米中対立の激化で両岸(中国と台湾)の緊張が高まる中、米国の元将軍と官僚がこの地域での武力衝突発生の場合は韓国に駐留する米軍を投入する可能性があると相次いで発言している。尹錫悦(ユン・ソクヨル)大統領と国防部は、在韓米軍の最優先任務は北朝鮮の侵略抑制だとして可能性を一蹴しているが、望まない紛争に巻き込まれないためには、韓米間で在韓米軍の活動範囲を論議する制度的枠組みを設けるべきだという指摘が出ている。

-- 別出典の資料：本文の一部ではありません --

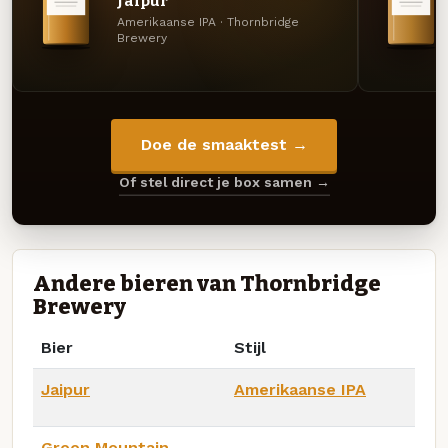
Jaipur
Amerikaanse IPA · Thornbridge
Brewery
Doe de smaaktest →
Of stel direct je box samen →
Andere bieren van Thornbridge
Brewery
Bier
Stijl
Jaipur
Amerikaanse IPA
Green Mountain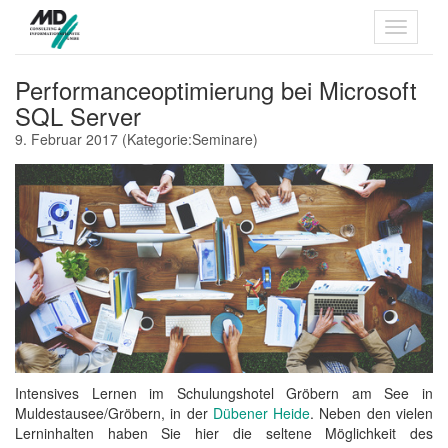
Performanceoptimierung bei Microsoft
SQL Server
9. Februar 2017
(Kategorie:
Seminare
)
Intensives Lernen im Schulungshotel Gröbern am See in
Muldestausee/Gröbern, in der
Dübener Heide
. Neben den vielen
Lerninhalten haben Sie hier die seltene Möglichkeit des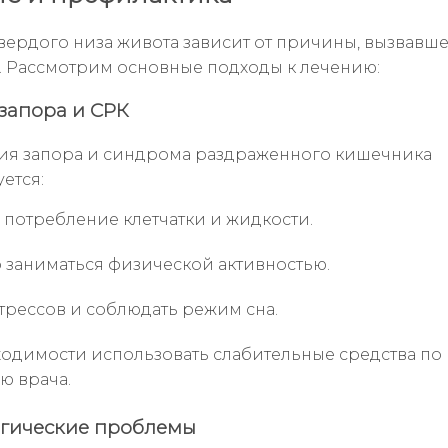
вердого низа живота зависит от причины, вызвавше
. Рассмотрим основные подходы к лечению:
запора и СРК
ия запора и синдрома раздраженного кишечника
ется:
 потребление клетчатки и жидкости.
 заниматься физической активностью.
стрессов и соблюдать режим сна.
одимости использовать слабительные средства по
ю врача.
огические проблемы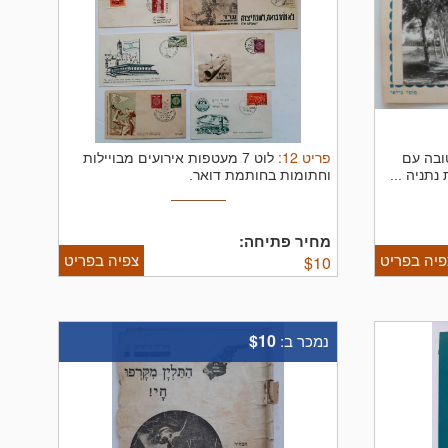
פריט
12
:
ובה עם
לוט 7 מעטפות אירועים מבויילות
תניה ...
וחתומות בחותמת דואר.
מחיר פתיחה:
פיה בפריט
צפיה בפריט
$
10
$10
נמכר ב: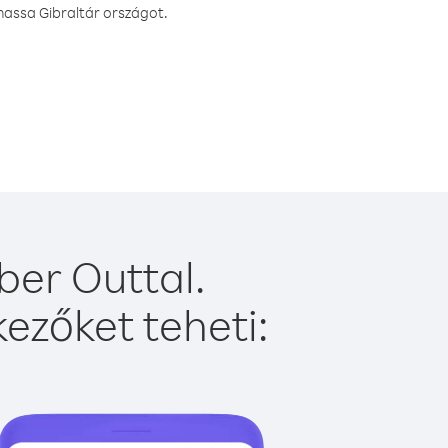
hassa Gibraltár országot.
ber Outtal.
ezőket teheti: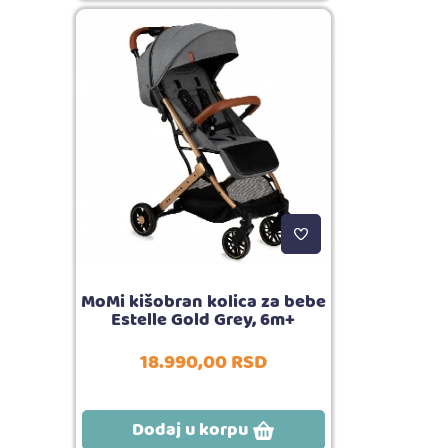
MoMi kišobran kolica za bebe
Estelle Gold Grey, 6m+
18.990,
00
RSD
Dodaj u korpu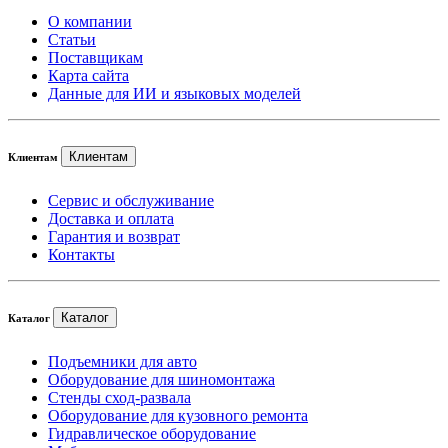
О компании
Статьи
Поставщикам
Карта сайта
Данные для ИИ и языковых моделей
Клиентам
Клиентам
Сервис и обслуживание
Доставка и оплата
Гарантия и возврат
Контакты
Каталог
Каталог
Подъемники для авто
Оборудование для шиномонтажа
Стенды сход-развала
Оборудование для кузовного ремонта
Гидравлическое оборудование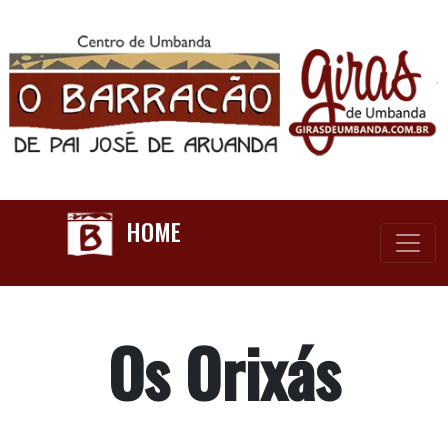
HOME
Os Orixás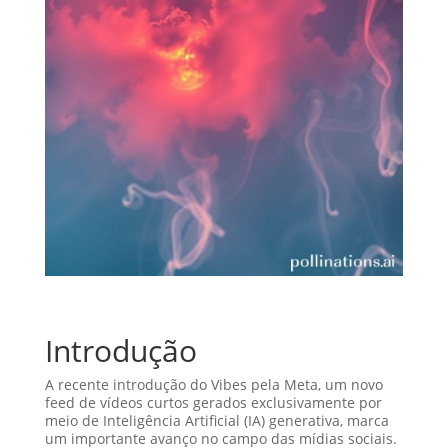
Introdução
A recente introdução do Vibes pela Meta, um novo
feed de vídeos curtos gerados exclusivamente por
meio de Inteligência Artificial (IA) generativa, marca
um importante avanço no campo das mídias sociais.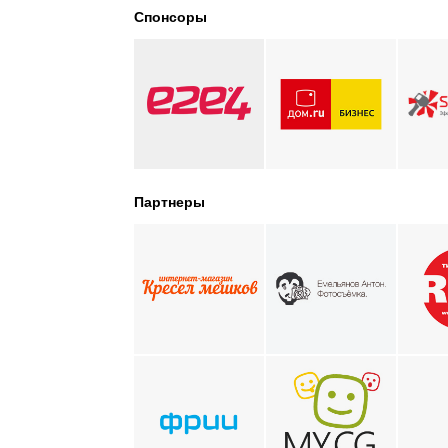
Спонсоры
Партнеры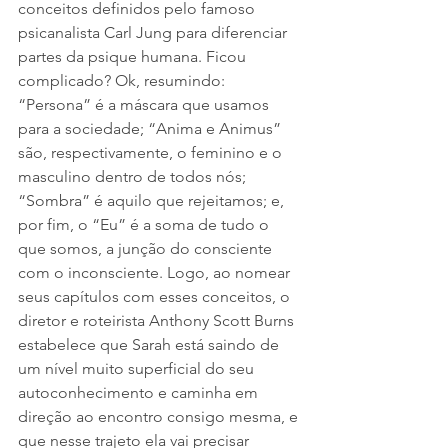
conceitos definidos pelo famoso 
psicanalista Carl Jung para diferenciar 
partes da psique humana. Ficou 
complicado? Ok, resumindo: 
“Persona” é a máscara que usamos 
para a sociedade; “Anima e Animus” 
são, respectivamente, o feminino e o 
masculino dentro de todos nós; 
“Sombra” é aquilo que rejeitamos; e, 
por fim, o “Eu” é a soma de tudo o 
que somos, a junção do consciente 
com o inconsciente. Logo, ao nomear 
seus capítulos com esses conceitos, o 
diretor e roteirista Anthony Scott Burns 
estabelece que Sarah está saindo de 
um nível muito superficial do seu 
autoconhecimento e caminha em 
direção ao encontro consigo mesma, e 
que nesse trajeto ela vai precisar 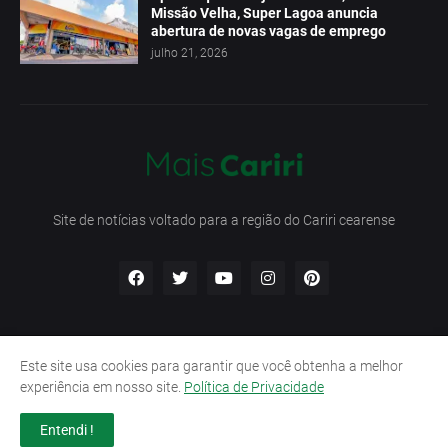
Missão Velha, Super Lagoa anuncia
abertura de novas vagas de emprego
julho 21, 2026
Site de notícias voltado para a região do Cariri cearense
Este site usa cookies para garantir que você obtenha a melhor
Início
Contato
Política de Privacidade
experiência em nosso site.
Política de Privacidade
Termos e Condições
Entendi !
Design by -
Pro Blogger Templates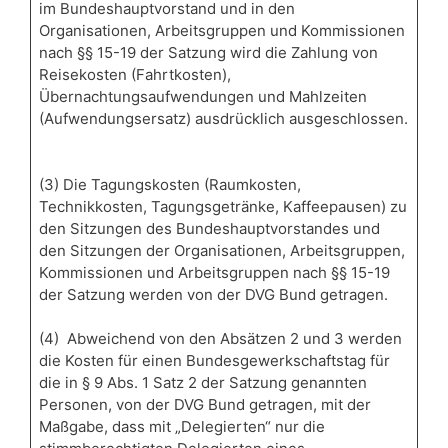
im Bundeshauptvorstand und in den
Organisationen, Arbeitsgruppen und Kommissionen
nach §§ 15-19 der Satzung wird die Zahlung von
Reisekosten (Fahrtkosten),
Übernachtungsaufwendungen und Mahlzeiten
(Aufwendungsersatz) ausdrücklich ausgeschlossen.
(3) Die Tagungskosten (Raumkosten,
Technikkosten, Tagungsgetränke, Kaffeepausen) zu
den Sitzungen des Bundeshauptvorstandes und
den Sitzungen der Organisationen, Arbeitsgruppen,
Kommissionen und Arbeitsgruppen nach §§ 15-19
der Satzung werden von der DVG Bund getragen.
(4) Abweichend von den Absätzen 2 und 3 werden
die Kosten für einen Bundesgewerkschaftstag für
die in § 9 Abs. 1 Satz 2 der Satzung genannten
Personen, von der DVG Bund getragen, mit der
Maßgabe, dass mit „Delegierten“ nur die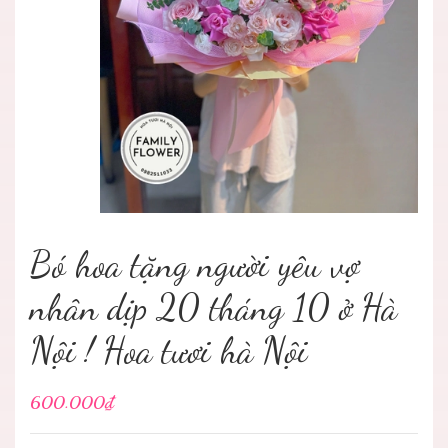
Bó hoa tặng người yêu vợ
nhân dịp 20 tháng 10 ở Hà
Nội ! Hoa tươi hà Nội
600.000₫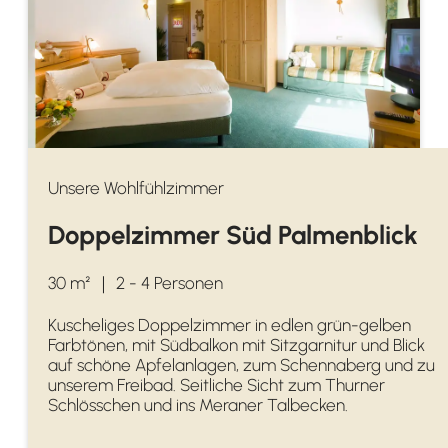
Unsere Wohlfühlzimmer
Doppelzimmer Süd Palmenblick
30 m²
｜
2 - 4 Personen
Kuscheliges Doppelzimmer in edlen grün-gelben
Farbtönen, mit Südbalkon mit Sitzgarnitur und Blick
auf schöne Apfelanlagen, zum Schennaberg und zu
unserem Freibad. Seitliche Sicht zum Thurner
Schlösschen und ins Meraner Talbecken.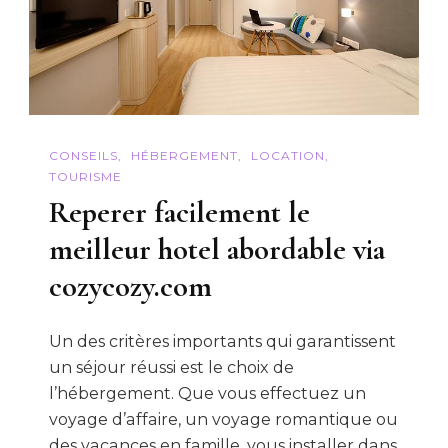
CONSEILS
HÉBERGEMENT
LOCATION
TOURISME
Reperer facilement le
meilleur hotel abordable via
cozycozy.com
Un des critères importants qui garantissent
un séjour réussi est le choix de
l’hébergement. Que vous effectuez un
voyage d’affaire, un voyage romantique ou
des vacances en famille, vous installer dans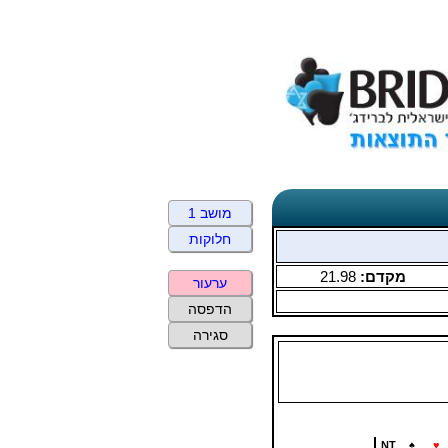
מושב 1
חלוקות
מקדם:
21.98
ערעור
הדפסה
סגירה
NT
♠
♥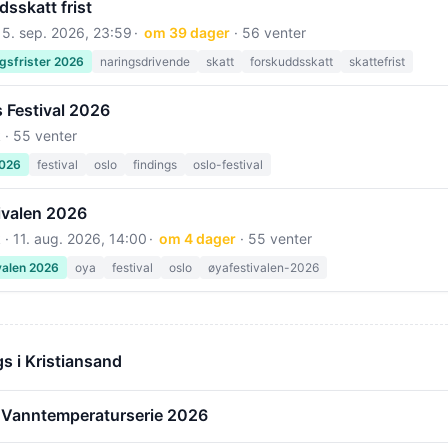
sskatt frist
15. sep. 2026, 23:59
om 39 dager
· 56 venter
gsfrister 2026
naringsdrivende
skatt
forskuddsskatt
skattefrist
 Festival 2026
 · 55 venter
2026
festival
oslo
findings
oslo-festival
ivalen 2026
 ·
11. aug. 2026, 14:00
om 4 dager
· 55 venter
valen 2026
oya
festival
oslo
øyafestivalen-2026
s i Kristiansand
 Vanntemperaturserie 2026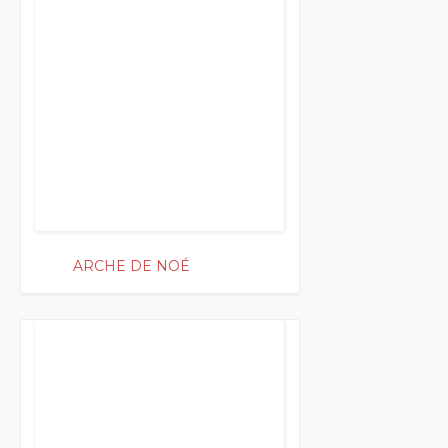
ARCHE DE NOÉ
200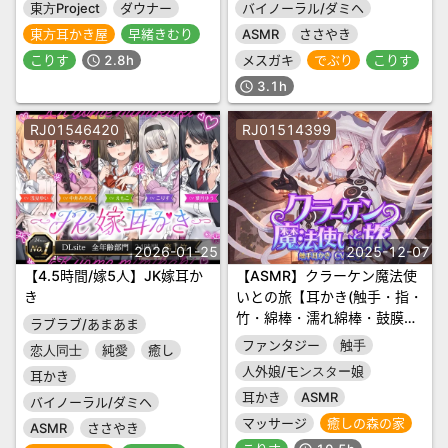
東方Project
ダウナー
バイノーラル/ダミヘ
東方耳かき屋
早緒きむり
ASMR
ささやき
こりす
2.8h
メスガキ
でぶり
こりす
schedule
3.1h
schedule
RJ01546420
RJ01514399
2026-01-25
2025-12-07
【4.5時間/嫁5人】JK嫁耳か
【ASMR】クラーケン魔法使
き
いとの旅【耳かき(触手・指・
竹・綿棒・濡れ綿棒・鼓膜刺
ラブラブ/あまあま
激)/耳マッサージ/シャンプー/
ファンタジー
触手
恋人同士
純愛
癒し
バブルタイマー/心音/声:こり
人外娘/モンスター娘
耳かき
す】
耳かき
ASMR
バイノーラル/ダミヘ
マッサージ
癒しの森の家
ASMR
ささやき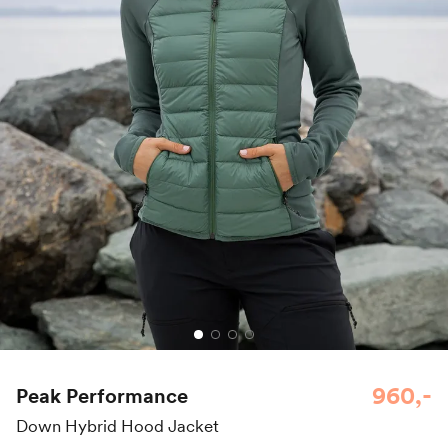
960,-
Peak Performance
Down Hybrid Hood Jacket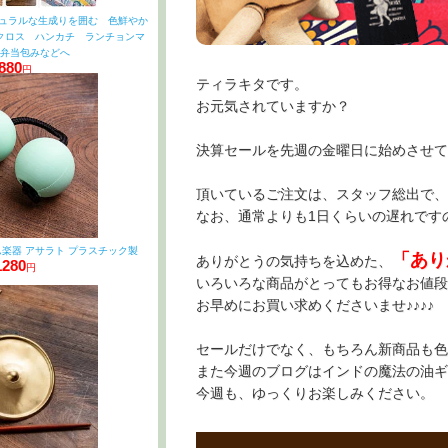
ナチュラルな生成りを囲む 色鮮やか
クロス ハンカチ ランチョンマ
お弁当包みなどへ
880
円
ティラキタです。
お元気されていますか？
決算セールを先週の金曜日に始めさせて
頂いているご注文は、スタッフ総出で、
なお、通常よりも1日くらいの遅れです
楽器 アサラト プラスチック製
「あり
ありがとうの気持ちを込めた、
1280
円
いろいろな商品がとってもお得なお値段に
お早めにお買い求めくださいませ♪♪♪♪
セールだけでなく、もちろん新商品も色
また今週のブログはインドの魔法の油ギ
今週も、ゆっくりお楽しみください。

パトリック・ライダー米国防総省報道官は27日(現地時間)、定例ブリーフィングで、台湾有事の際の在韓米軍または韓国の介入に関する質問に対し「一般的に在韓米軍は依然として韓米同盟と韓国の主権を守り、域内の米国の国益を支援するための高レベルの準備態勢と強力な連合防衛態勢を維持することに専念している」とし、原則的な回答をした。
しかし、元官僚の展望は、米政府の公式な立場とは異なる。昨年7月まで在韓米軍司令官を務めたロバート・エイブラムス氏は26日(現地時間)、米「ラジオ・フリー・アジア」(RFA)で、中国が台湾に侵攻した場合、在韓米軍の投入が「可能だ」と述べた。同氏は「在韓米軍所属兵力を含め、どのような兵力を活用するかを決めるのは米国だ」と説明した。韓米連合軍司令部作戦参謀出身のデビッド・マクスウェル氏(米民主主義守護財団シニア研究員)も今月1日、「ボイス・オブ・アメリカ」(VOA)で、台湾海峡で武力衝突が起きれば「米軍再配置の権限は米国にある」と強調し、イラク戦争、アフガニスタンのテロとの戦争などで一部の在韓米軍兵力が再配置された事例があったと述べた。
米国の専門家らは、具体的に京畿道平沢(ピョンテク)と全羅北道群山(クンサン)にある米空軍が台湾に投入される可能性を予想している。この場合、在韓米軍基地は中国を牽制・攻撃する発進基地の役割を果たすことになる。中国が在韓米軍基地を報復攻撃すれば、韓米連合軍司令部に属する韓国軍が中国軍と戦う状況になりかねない。
(引用ここまで)
いわゆる「台湾有事」の際に韓国がどのように振る舞うのか、というのはけっこうホットな話題のひとつ。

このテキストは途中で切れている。